El escepticismo en exceso puede ser inmovilizante al impidir toda creencia, ¿considera que a raíz de la pandemia estamos en una sociedad más escéptica en este sentido?
—Yo creo que más que no creer nada los hay que se creen lo más disparatado. Montaigne funda la conciencia moderna, pero antes de la ciencia moderna, por lo que no tiene muchas herramientas, pero sí la actitud escéptica de dudar de los dogmas dictados por la autoridad. Ahora, sin embargo, más que escepticismo hay un descreimiento y, además, uno que se centra en saberes que tienen conocimientos firmes detrás que se rechazan. Así hay gente a la que no les cuesta creerse conspiraciones sobre pesticidas o que nos controlan la mente, pero sí que las vacunas sean válidas o el consenso sobre el cambio climático. O que Trump puede ser un buen gobernante y llevar mascarilla es una imposición izquierdista.
La conferencia versó sobre Las verdades, ¿están en un mal momento?
—Somos víctimas de la frivolidad postmoderna de que no hay verdades, solo discursos. Hay gran diferencia entre los saberes rigurosos como la hay entre astronomía y astrología. Hay sistemas de conocimiento basados en la evidencia, la documentación. Cosas modestas, pero empíricas y fundamentales.
¿Le parece que de la pandemia se ha derivado una mayor desconfianza en ciertos discursos oficiales?
—Es curioso que una sociedad basada completamente en la tecnología sea tan oscurantista. Usamos continuamente aparatos derivados del conocimiento científico más avanzado y, a su vez, se desconfía de este. Y no por una duda lógica, sino paranoica, la duda por la duda. Además, se mezcla con un puritanismo al que se tiende ahora que lleva a la descalificación. Algunas críticas del discurso ilustrado vienen de sí mismo, lo que enseña a tener una actitud vigilante, pero muchos al ver que el discurso científico nació en una sociedad racista, clasista, etcétera, dan por hecho que la ciencia también lo es.
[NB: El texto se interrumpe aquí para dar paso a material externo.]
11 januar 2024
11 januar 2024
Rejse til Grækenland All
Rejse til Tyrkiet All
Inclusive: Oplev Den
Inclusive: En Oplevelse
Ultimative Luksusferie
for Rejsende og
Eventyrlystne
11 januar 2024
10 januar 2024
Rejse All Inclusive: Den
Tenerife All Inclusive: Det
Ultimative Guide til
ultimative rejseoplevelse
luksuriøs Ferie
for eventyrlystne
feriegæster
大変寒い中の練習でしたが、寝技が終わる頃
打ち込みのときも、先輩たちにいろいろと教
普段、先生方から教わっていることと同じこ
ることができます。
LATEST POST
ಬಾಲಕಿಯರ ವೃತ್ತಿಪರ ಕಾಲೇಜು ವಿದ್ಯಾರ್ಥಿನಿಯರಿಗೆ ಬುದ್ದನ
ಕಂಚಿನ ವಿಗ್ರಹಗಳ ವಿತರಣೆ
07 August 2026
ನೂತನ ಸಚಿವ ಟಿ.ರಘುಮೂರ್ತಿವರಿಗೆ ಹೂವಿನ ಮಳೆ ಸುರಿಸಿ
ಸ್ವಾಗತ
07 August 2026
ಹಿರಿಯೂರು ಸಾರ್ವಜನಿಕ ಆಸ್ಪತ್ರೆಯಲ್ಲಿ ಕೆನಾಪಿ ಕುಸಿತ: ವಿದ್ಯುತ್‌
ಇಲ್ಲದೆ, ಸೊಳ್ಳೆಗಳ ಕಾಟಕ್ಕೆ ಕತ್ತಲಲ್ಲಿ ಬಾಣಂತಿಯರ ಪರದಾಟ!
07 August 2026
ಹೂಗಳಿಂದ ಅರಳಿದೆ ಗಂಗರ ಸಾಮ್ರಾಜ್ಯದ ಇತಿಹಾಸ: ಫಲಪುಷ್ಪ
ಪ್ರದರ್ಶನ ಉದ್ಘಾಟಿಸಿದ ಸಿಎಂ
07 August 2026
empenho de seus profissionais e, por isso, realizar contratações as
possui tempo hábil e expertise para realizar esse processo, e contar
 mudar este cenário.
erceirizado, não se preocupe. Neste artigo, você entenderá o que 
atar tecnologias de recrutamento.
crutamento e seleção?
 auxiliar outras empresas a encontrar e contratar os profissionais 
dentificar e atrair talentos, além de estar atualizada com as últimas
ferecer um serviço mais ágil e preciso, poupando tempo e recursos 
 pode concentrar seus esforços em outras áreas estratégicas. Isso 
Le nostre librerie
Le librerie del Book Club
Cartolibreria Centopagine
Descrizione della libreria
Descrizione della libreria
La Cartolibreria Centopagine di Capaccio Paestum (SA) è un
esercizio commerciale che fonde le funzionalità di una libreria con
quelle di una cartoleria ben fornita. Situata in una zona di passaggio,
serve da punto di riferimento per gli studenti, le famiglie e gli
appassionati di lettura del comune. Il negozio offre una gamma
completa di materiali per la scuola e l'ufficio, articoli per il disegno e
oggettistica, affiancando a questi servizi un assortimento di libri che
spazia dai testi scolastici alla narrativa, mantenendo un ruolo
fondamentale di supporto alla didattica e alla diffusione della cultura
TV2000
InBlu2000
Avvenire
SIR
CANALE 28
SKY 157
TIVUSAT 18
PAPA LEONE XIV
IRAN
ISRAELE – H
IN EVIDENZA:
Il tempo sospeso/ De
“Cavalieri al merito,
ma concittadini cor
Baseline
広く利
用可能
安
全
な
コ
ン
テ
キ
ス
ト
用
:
Hay que saber que se puede tener razón en unas y en otras no, se puede estar equivocado.
¿Considera que en este contexto hay riesgo a una regresión?
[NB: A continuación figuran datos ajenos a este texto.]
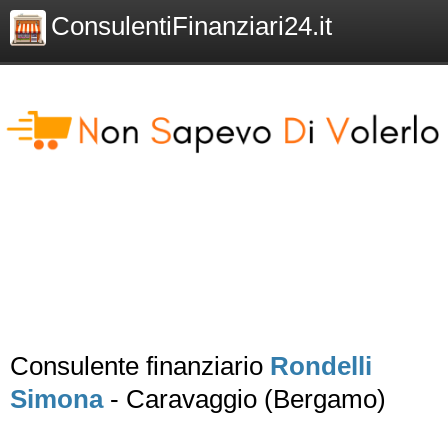
ConsulentiFinanziari24.it
Consulente finanziario
Rondelli
Simona
- Caravaggio (Bergamo)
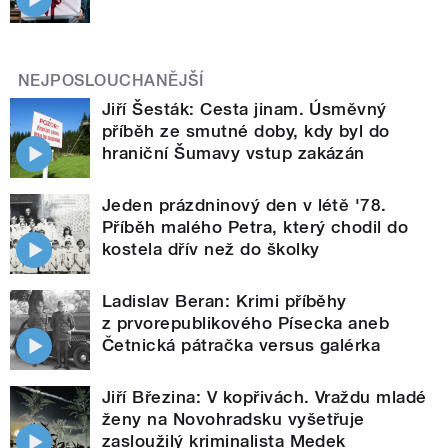
NEJPOSLOUCHANĚJŠÍ
Jiří Šesták: Cesta jinam. Úsměvný
příběh ze smutné doby, kdy byl do
hraniční Šumavy vstup zakázán
Jeden prázdninový den v létě '78.
Příběh malého Petra, který chodil do
kostela dřív než do školky
Ladislav Beran: Krimi příběhy
z prvorepublikového Písecka aneb
Četnická pátračka versus galérka
Jiří Březina: V kopřivách. Vraždu mladé
ženy na Novohradsku vyšetřuje
zasloužilý kriminalista Medek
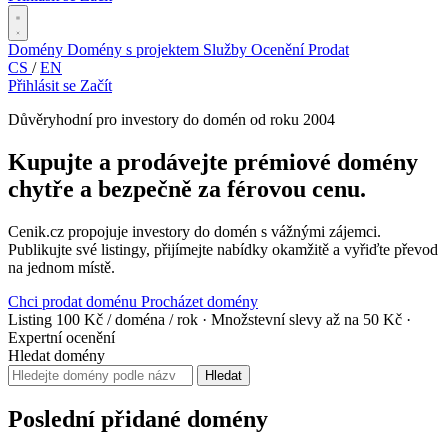
Domény
Domény s projektem
Služby
Ocenění
Prodat
CS
/
EN
Přihlásit se
Začít
Důvěryhodní pro investory do domén od roku 2004
Kupujte a prodávejte prémiové domény
chytře a bezpečně za férovou cenu.
Cenik.cz propojuje investory do domén s vážnými zájemci.
Publikujte své listingy, přijímejte nabídky okamžitě a vyřiďte převod
na jednom místě.
Chci prodat doménu
Procházet domény
Listing 100 Kč / doména / rok
·
Množstevní slevy až na 50 Kč
·
Expertní ocenění
Hledat domény
Hledat
Poslední přidané domény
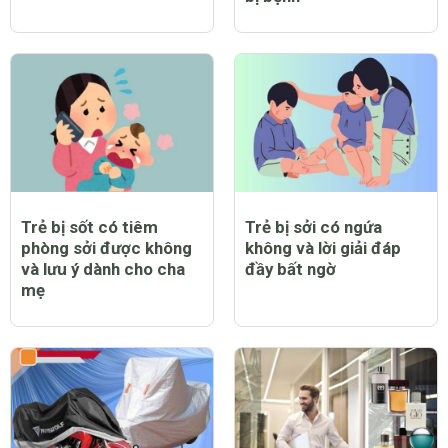
Trẻ bị sốt có tiêm
Trẻ bị sởi có ngứa
phòng sởi được không
không và lời giải đáp
và lưu ý dành cho cha
đầy bất ngờ
mẹ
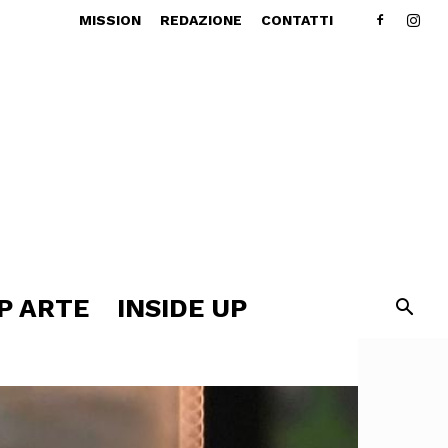
MISSION
REDAZIONE
CONTATTI
P ARTE
INSIDE UP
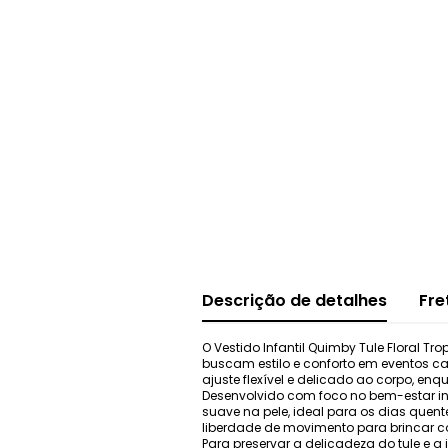
Descrição de detalhes
Fre
O Vestido Infantil Quimby Tule Floral 
buscam estilo e conforto em eventos c
ajuste flexível e delicado ao corpo, 
Desenvolvido com foco no bem-estar in
suave na pele, ideal para os dias quen
liberdade de movimento para brincar co
Para preservar a delicadeza do tule 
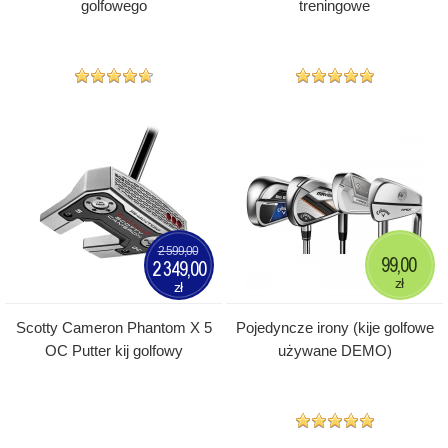
golfowego
treningowe
2 599,00
99,00
2 349,00
zł
zł
Scotty Cameron Phantom X 5
Pojedyncze irony (kije golfowe
OC Putter kij golfowy
używane DEMO)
—Sí, de hecho la hay, porque el pensamiento crítico puede generar angustia y ansiedad al quitar grandes certezas y las personas necesitamos solidez. No podemos estar sin asideros porque nuestro equipaje cognitivo no está preparado para ello. Necesitamos pensar que mañana la vida será parecida a la de hoy. Esa búsqueda puede llevarnos a lo irracional, a lo dogmático.
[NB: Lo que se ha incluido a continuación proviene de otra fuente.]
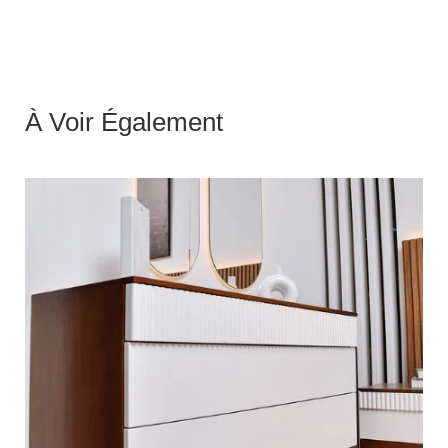
À Voir Également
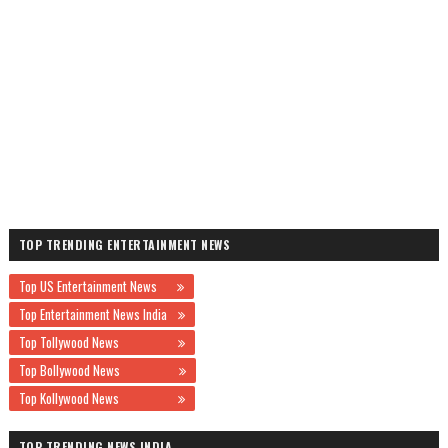
TOP TRENDING ENTERTAINMENT NEWS
Top US Entertainment News
Top Entertainment News India
Top Tollywood News
Top Bollywood News
Top Kollywood News
TOP TRENDING NEWS INDIA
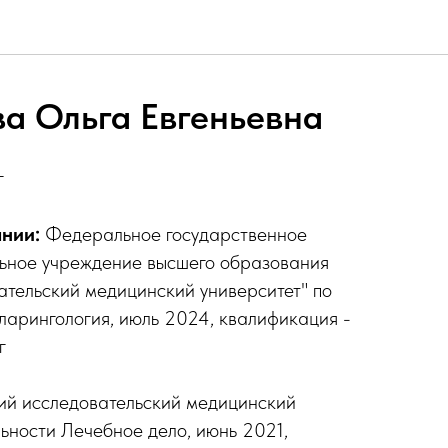
а Ольга Евгеньевна
г
нии:
Федеральное государственное
ьное учреждение высшего образования
тельский медицинский университет" по
арингология, июль 2024, квалификация -
г
й исследовательский медицинский
льности Лечебное дело, июнь 2021,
¿Puede ser la literatura un asidero al que agarrarse?
—La literatura enseña a tener conciencia de la singularidad y complejidad de las cosas. A fijarte en lo concreto. Pocas cosas son blancas o negras. Por eso, cuando ves una buena obra literaria, la gran lección es lo irreductible frente al discurso ideológico. Desde la Ilíada en la que hay momentos que describen la violencia física en la que un personaje es atravesado por una lanza y al suelo y con una mano araña la tierra mientras agoniza. Eso es literatura.